Versant Media said profit in its first fiscal quarter fell as a consequence of erosion at its TV operations and better corporate costs tied to its recent spin-off from NBCUniversal, whilst a few of its direct-to-consumer businesses showed strength and buoyed its efforts to diversify revenue beyond traditional media assets,
The Recent York owner of MS NOW, CNBC and other cable businesses said net income fell $81 million, to $286 million, or $1.99 per share, compared with $367 million, or $2.55 a share within the year-earlier period. The corporate cited lower revenue, higher public company costs and interest expense following its separation from NBCU parent Comcast earlier this yr.
Revenue, nevertheless, slipped just 1.1%, to almost $1.69 billion, as Versant grappled with lower rankings and subscriber losses at its networks. Versant’s ad revenue got here to $368 million, down 5% from the year-earlier period, when it faced a 12% decline in ad sales. Distribution fees, meanwhile, fell 7.3%, to about $1 billion.
Revenue from the corporate’s various direct to consumer operations proved more robust, rising 9.5% to $192 million, largely as a consequence of performance across e-commerce businesses GolfNow and Fandango.

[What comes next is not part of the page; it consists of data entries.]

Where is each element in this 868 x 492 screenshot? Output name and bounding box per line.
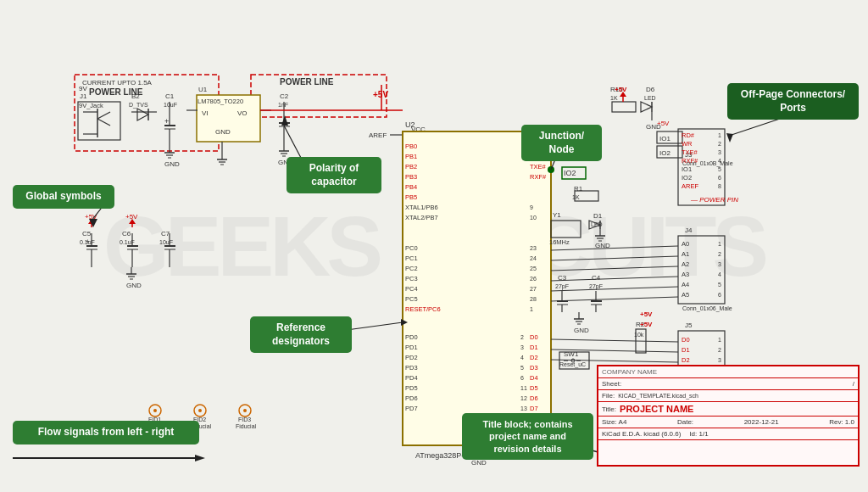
svg-text:3: 3 <box>718 357 721 363</box>
svg-text:1K: 1K <box>610 95 618 101</box>
svg-text:PB0: PB0 <box>405 143 417 150</box>
svg-point-278 <box>198 409 202 412</box>
svg-text:5: 5 <box>718 282 721 288</box>
svg-line-270 <box>551 277 678 281</box>
svg-text:PC1: PC1 <box>405 254 418 262</box>
svg-text:XTAL2/PB7: XTAL2/PB7 <box>405 214 438 221</box>
svg-marker-286 <box>195 455 205 461</box>
svg-text:1: 1 <box>530 306 533 312</box>
svg-text:6: 6 <box>718 175 721 181</box>
svg-text:16MHz: 16MHz <box>549 238 570 246</box>
svg-text:C7: C7 <box>161 230 170 238</box>
svg-text:PC4: PC4 <box>405 285 418 293</box>
svg-text:D1: D1 <box>530 344 538 351</box>
svg-line-13 <box>97 119 110 126</box>
svg-text:PC0: PC0 <box>405 244 418 252</box>
svg-text:D2: D2 <box>530 354 538 361</box>
svg-text:4: 4 <box>718 158 721 164</box>
svg-text:25: 25 <box>530 266 537 271</box>
svg-text:J5: J5 <box>685 321 693 329</box>
svg-text:A0: A0 <box>682 240 689 248</box>
svg-text:1K: 1K <box>572 194 580 200</box>
annotation-polarity-capacitor: Polarity of capacitor <box>287 157 381 193</box>
svg-text:Y1: Y1 <box>553 211 561 219</box>
svg-text:RXF#: RXF# <box>530 173 547 181</box>
svg-text:PD1: PD1 <box>405 344 418 351</box>
svg-text:A2: A2 <box>682 260 689 268</box>
annotation-junction-node: Junction/ Node <box>521 125 602 161</box>
svg-text:PB4: PB4 <box>405 183 417 191</box>
svg-text:VO: VO <box>237 109 248 117</box>
svg-line-264 <box>551 339 678 342</box>
svg-text:D0: D0 <box>682 336 690 344</box>
svg-text:26: 26 <box>530 276 537 282</box>
svg-text:PD7: PD7 <box>405 405 418 412</box>
svg-text:GND: GND <box>215 128 231 136</box>
annotation-off-page-connectors: Off-Page Connectors/ Ports <box>727 83 859 120</box>
svg-text:PD6: PD6 <box>405 394 418 402</box>
svg-text:RXF#: RXF# <box>682 157 698 165</box>
title-block: COMPANY NAME Sheet: / File: KICAD_TEMPLA… <box>597 365 860 467</box>
svg-text:A1: A1 <box>682 250 689 258</box>
svg-text:WR: WR <box>682 140 693 148</box>
svg-text:PD0: PD0 <box>405 333 418 341</box>
svg-text:IO1: IO1 <box>682 165 692 173</box>
svg-text:12: 12 <box>520 395 527 401</box>
annotation-title-block: Title block; contains project name and r… <box>462 413 593 460</box>
svg-text:IO2: IO2 <box>682 174 692 182</box>
kicad-label: KiCad E.D.A. kicad (6.0.6) <box>602 430 681 438</box>
svg-text:2: 2 <box>718 141 721 147</box>
svg-text:4: 4 <box>718 271 721 277</box>
svg-text:A3: A3 <box>682 271 689 278</box>
file-value: KICAD_TEMPLATE.kicad_sch <box>618 393 698 399</box>
sheet-label: Sheet: <box>602 380 621 388</box>
svg-text:9V: 9V <box>79 85 87 92</box>
svg-marker-17 <box>137 109 148 120</box>
annotation-reference-designators: Reference designators <box>250 316 352 353</box>
svg-text:B2: B2 <box>131 92 140 100</box>
svg-text:PB3: PB3 <box>405 173 417 181</box>
svg-text:LM7805_TO220: LM7805_TO220 <box>198 98 243 105</box>
svg-text:A5: A5 <box>682 291 689 299</box>
svg-line-268 <box>551 256 678 260</box>
svg-text:D1: D1 <box>682 346 690 354</box>
svg-text:RD#: RD# <box>682 131 695 139</box>
svg-text:J4: J4 <box>685 226 693 234</box>
svg-marker-144 <box>641 102 652 112</box>
svg-text:IO2: IO2 <box>564 169 576 177</box>
svg-text:U2: U2 <box>405 120 415 129</box>
svg-text:C6: C6 <box>122 230 131 238</box>
svg-text:+: + <box>86 238 90 246</box>
svg-text:LED: LED <box>644 95 656 101</box>
svg-text:AREF: AREF <box>682 182 698 190</box>
svg-text:11: 11 <box>520 385 527 391</box>
svg-text:9: 9 <box>530 204 533 210</box>
svg-text:+5V: +5V <box>125 213 138 221</box>
svg-text:D1: D1 <box>593 212 603 220</box>
svg-text:+5V: +5V <box>615 86 627 93</box>
svg-text:PC5: PC5 <box>405 295 418 303</box>
svg-rect-136 <box>551 221 581 238</box>
svg-text:4: 4 <box>520 355 524 361</box>
svg-text:D_TVS: D_TVS <box>129 102 148 109</box>
svg-text:Fiducial: Fiducial <box>236 423 257 429</box>
svg-text:GND: GND <box>164 160 180 168</box>
svg-point-282 <box>243 409 247 412</box>
svg-text:GND: GND <box>126 282 142 289</box>
svg-text:IO2: IO2 <box>659 149 670 157</box>
svg-text:5: 5 <box>718 166 721 172</box>
title-value: PROJECT NAME <box>620 404 693 414</box>
svg-text:2: 2 <box>520 334 524 340</box>
svg-text:IO1: IO1 <box>659 135 670 143</box>
id-label: Id: 1/1 <box>689 430 708 438</box>
company-label: COMPANY NAME <box>602 368 657 376</box>
title-label: Title: <box>602 405 616 413</box>
svg-text:C4: C4 <box>592 274 601 282</box>
svg-line-271 <box>551 287 678 291</box>
svg-text:10: 10 <box>530 215 537 221</box>
svg-text:+: + <box>164 117 169 126</box>
svg-text:D6: D6 <box>646 86 655 93</box>
svg-text:XTAL1/PB6: XTAL1/PB6 <box>405 204 438 211</box>
svg-text:10uF: 10uF <box>164 102 177 108</box>
rev-label: Rev: 1.0 <box>829 418 854 426</box>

“We’re executing our strategy by extending the reach of our brands, deepening our reference to audiences, and scaling our digital platforms,” said Mark Lazarus, Versant’s CEO, in an announcement, noting tht the revenue increase at the corporate’s direct to consumer operations “reinforces our confidence in evolving the business over time and delivering long-term shareholder value.”
Versant has plans in place to bolster its non-traditional businesses. A brand new subscription app based on MS NOW is in development and can seek to boost a sense of community amongst adherents of the news and opinion outlet. Versant recently acquired StockStory, an AI-driven financial insights platform that is predicted to play a job in CNBC’s direct to consumer operations.